British Steel is broke

First big loser of Brexit?

Britain’s second-largest steel company British Steel is insolvent. The company had hoped for a financial injection from the government – but the deal failed at the last second.

Now 5,000 employees and a further 20,000 employees from suppliers may be facing job losses. British Steel is now under compulsory liquidation, which has been ordered by the court. According to the insolvency administrators, business operations are continuing. The salaries of the employees are also secured for the time being.

British Steel asked for state aid

Experts see the insolvency of the steelmaker as a reflection of the uncertain economic situation in Great Britain. The Brexit presented British Steel with an uncertain future, said CEO Gerald Reichmann in an e-mail to the employees. He also mentioned declining demand and high raw material prices as further reasons.

According to insiders, the company had still tried to avoid bankruptcy with the help of state money. The former Tata subsidiary in London asked for a loan of 30 million pounds.
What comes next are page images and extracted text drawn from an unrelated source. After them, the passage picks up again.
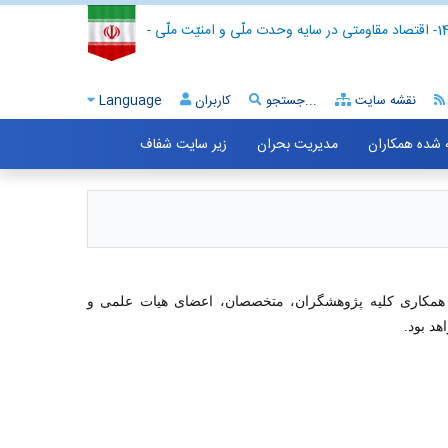
- اقتصاد مقاومتی در سایه وحدت ملّی و امنیّت ملّی -
نقشه سایت
جستجو...
کاربران
Language
ه شده همکاران
مدیریت بحران
زیر سایت شفاف
 همکاری کلیه پژوهشگران، متخصصان، اعضای هیات علمی و
هد بود.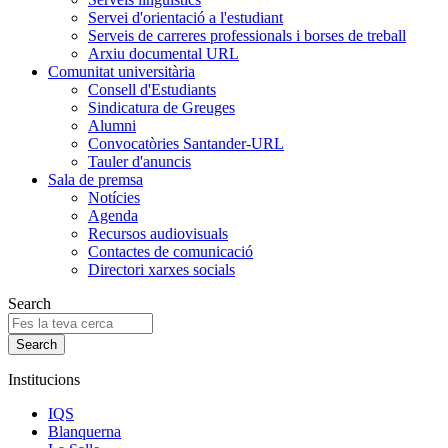
Servei d'orientació a l'estudiant
Serveis de carreres professionals i borses de treball
Arxiu documental URL
Comunitat universitària
Consell d'Estudiants
Sindicatura de Greuges
Alumni
Convocatòries Santander-URL
Tauler d'anuncis
Sala de premsa
Notícies
Agenda
Recursos audiovisuals
Contactes de comunicació
Directori xarxes socials
Search
Institucions
IQS
Blanquerna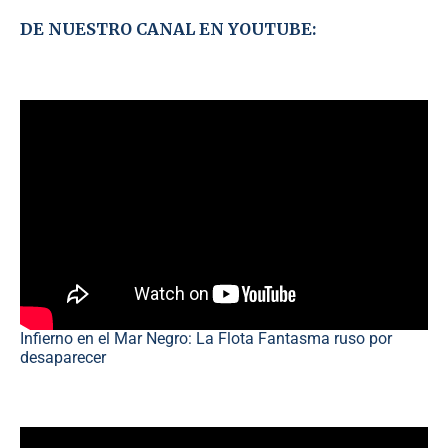
DE NUESTRO CANAL EN YOUTUBE:
Infierno en el Mar Negro: La Flota Fantasma ruso por
desaparecer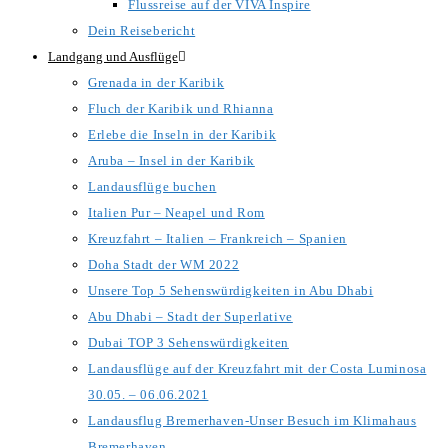
Flussreise auf der VIVA Inspire
Dein Reisebericht
Landgang und Ausflüge
Grenada in der Karibik
Fluch der Karibik und Rhianna
Erlebe die Inseln in der Karibik
Aruba – Insel in der Karibik
Landausflüge buchen
Italien Pur – Neapel und Rom
Kreuzfahrt – Italien – Frankreich – Spanien
Doha Stadt der WM 2022
Unsere Top 5 Sehenswürdigkeiten in Abu Dhabi
Abu Dhabi – Stadt der Superlative
Dubai TOP 3 Sehenswürdigkeiten
Landausflüge auf der Kreuzfahrt mit der Costa Luminosa
30.05. – 06.06.2021
Landausflug Bremerhaven-Unser Besuch im Klimahaus
Bremerhaven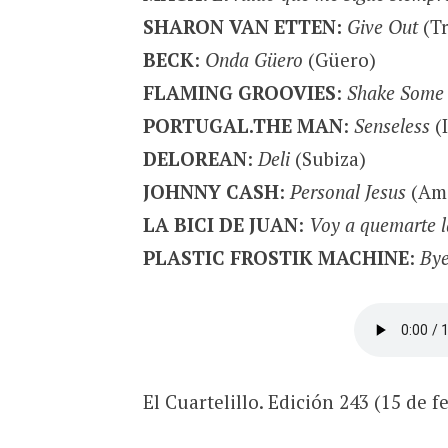
SHARON VAN ETTEN:
Give Out
(T
BECK
:
Onda Güero
(Güero)
FLAMING GROOVIES
:
Shake Some 
PORTUGAL.THE MAN
:
Senseless
(
DELOREAN
:
Deli
(Subiza)
JOHNNY CASH
:
Personal Jesus
(Ame
LA BICI DE JUAN
:
Voy a quemarte l
PLASTIC FROSTIK MACHINE
:
Bye
El Cuartelillo. Edición 243 (15 de f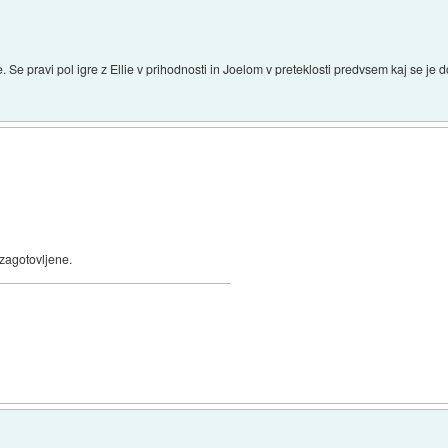
e. Se pravi pol igre z Ellie v prihodnosti in Joelom v preteklosti predvsem kaj se je dog
 zagotovljene.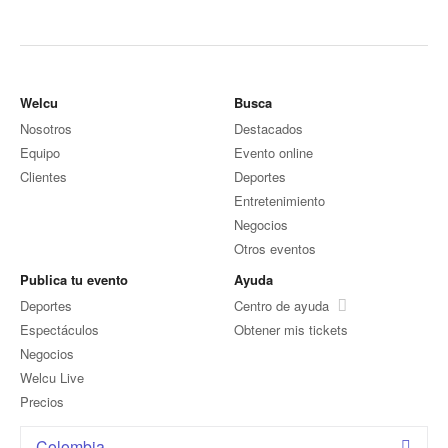
Welcu
Busca
Nosotros
Destacados
Equipo
Evento online
Clientes
Deportes
Entretenimiento
Negocios
Otros eventos
Publica tu evento
Ayuda
Deportes
Centro de ayuda
Espectáculos
Obtener mis tickets
Negocios
Welcu Live
Precios
Colombia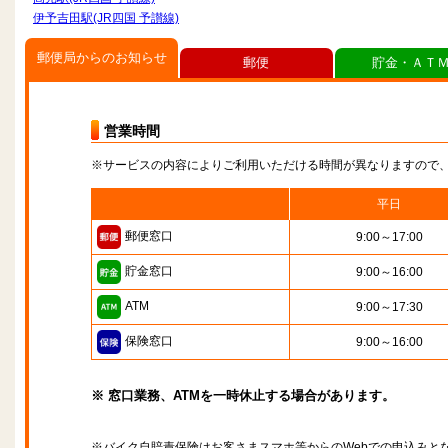
伊予吉田駅(JR四国 予讃線)
郵便局からのお知らせ
郵便
貯金・ＡＴ
営業時間
※サービスの内容によりご利用いただける時間が異なりますので
平日
郵便窓口
9:00～17:00
貯金窓口
9:00～16:00
ATM
9:00～17:30
保険窓口
9:00～16:00
※ 窓口業務、ATMを一時休止する場合があります。
※バイク自賠責保険はお客さまスマホ等からのWebでの申込みと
But the loan was cancelled.

Greg Clark, economics minister, stressed that the government had done everything to save British Steel. But the strict rules had made financing illegal. Clark promised to work closely with the insolvency administrators to secure the sites.

Financial distress for some time now

Insolvency does not only hit the direct employees hard. Employees of suppliers are now also worried about their jobs, especially in the north of England. The area is already considered structurally weak. The company’s largest steelworks is located around 290 kilometers north of London in Scunthorpe.

The steelmaker has already been in financial difficulties in recent years. Due to the high EU requirements, the British had to borrow over 120 million pounds. Only this way the requirements for the EU emissions trading system could be met.

But the tug-of-war over the British’s withdrawal from the EU seems to have claimed only one more victim.